- Directed by: Isadore Freleng
- Produced by: Leon Schlesinger
- Music by: Norman Spencer
- Animation by: Paul Smith Don Williams
- Color process: Technicolor
- Production company: Leon Schlesinger Productions
- Distributed by: Warner Bros. Pictures The Vitaphone Corporation
- Release date: November 20, 1935;
- Running time: 7 min
- Country: United States
- Language: English

= Flowers for Madame =

1935 film by Isadore Freleng

Flowers for Madame is a 1935 American animated comedy short film directed by Isadore Freleng. The short was released on November 20, 1935. It is the 52nd film in the Merrie Melodies series. It is also the first film in the series to use 3-strip Technicolor, as Walt Disney Productions' 3-strip Technicolor exclusivity deal expired after its release; the film is a pastiche of Disney's Silly Symphony cartoon Flowers and Trees. It was re-released as a "Blue Ribbon" reissue in 1953, rendering the original film and credits lost to this day.

==Plot==
Flowers come to life and sing the titular song. They use other objects and flowers like musical instruments and umbrellas. Meanwhile, a flower pageant occurs, starting with an insect marching band leading the competitors. A cactus watching the commotion goes to his car and plants blue flowers near its wheel to drive to the judge. Unfortunately, the judge does not like the sight, causing the car to explode to the cactus' embarrassment.

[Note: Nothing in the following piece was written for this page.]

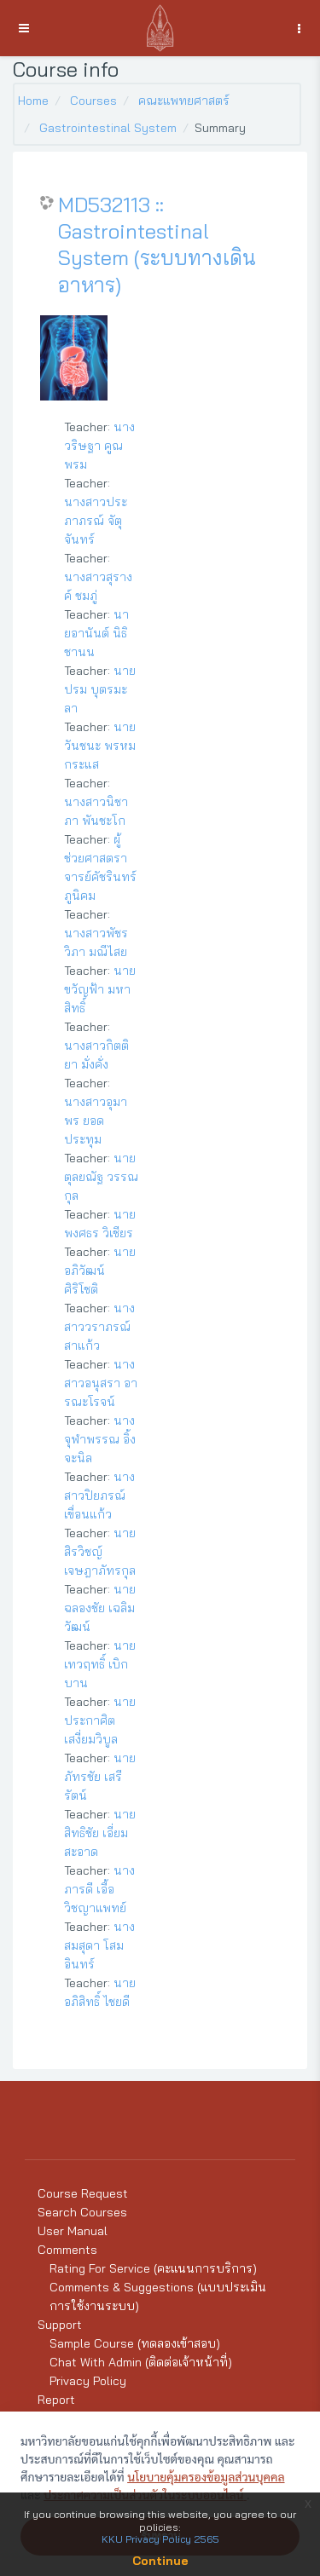 Image resolution: width=320 pixels, height=2576 pixels. What do you see at coordinates (140, 2362) in the screenshot?
I see `Chat With Admin (ติดต่อเจ้าหน้าที่)` at bounding box center [140, 2362].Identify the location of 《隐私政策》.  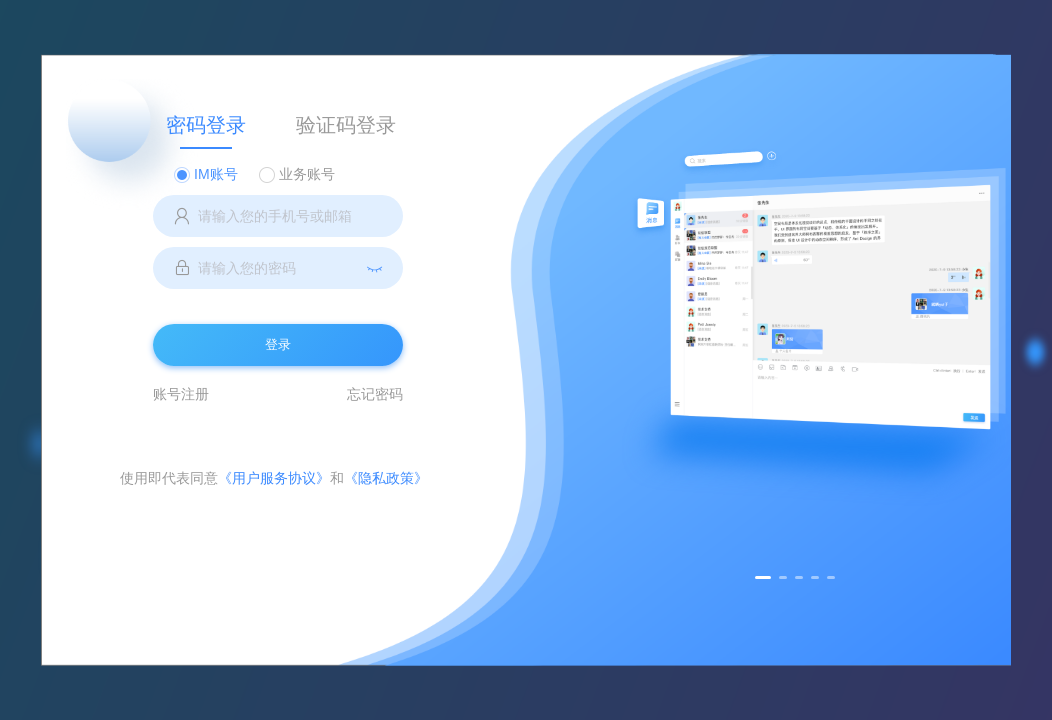
(386, 478).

Elsewhere, a poorly placed magnifying glass next to a dropped match causes it to be lit, burning the nearby grass and starting a wildfire. As the fire comes to life and a small fire gremlin chases a flower, a bellflower gathers water from a nearby river and sprays it on the gremlin, killing it. Another gremlin chases a snail, who is spooked into running in supersonic speeds and stops at a lily pad on a pond. The cactus sees the fire and runs to an irrigation system, which works temporarily, until a fire gremlin kicks him from behind and turns off the system. The cactus runs to a watermelon field and pokes them to unleash a great amount of water, which extinguishes the fire. As the cactus is hailed as a hero, the fire gremlin hides from a grasshopper, who spots it and kills it by spitting tobacco.